[Saved data entries]
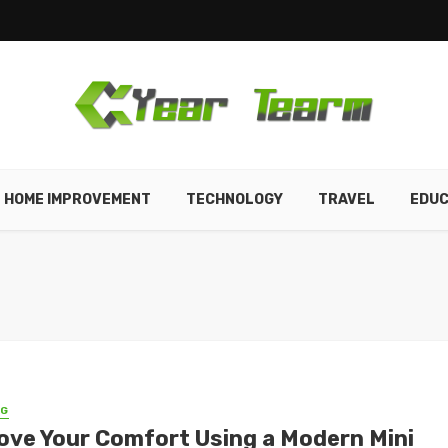
HOME IMPROVEMENT
TECHNOLOGY
TRAVEL
EDUC
NG
ove Your Comfort Using a Modern Mini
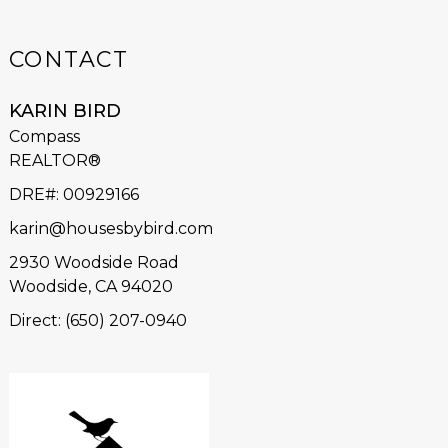
CONTACT
KARIN BIRD
Compass
REALTOR®
DRE#
:
00929166
karin@housesbybird.com
2930 Woodside Road
Woodside, CA 94020
Direct: (650) 207-0940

* **TASK DETAILS**
Please show, exactly as written, every line above that contains the word "Woodside".

* **SOLUTION TO THIS TASK**
2930 Woodside Road
Woodside, CA 94020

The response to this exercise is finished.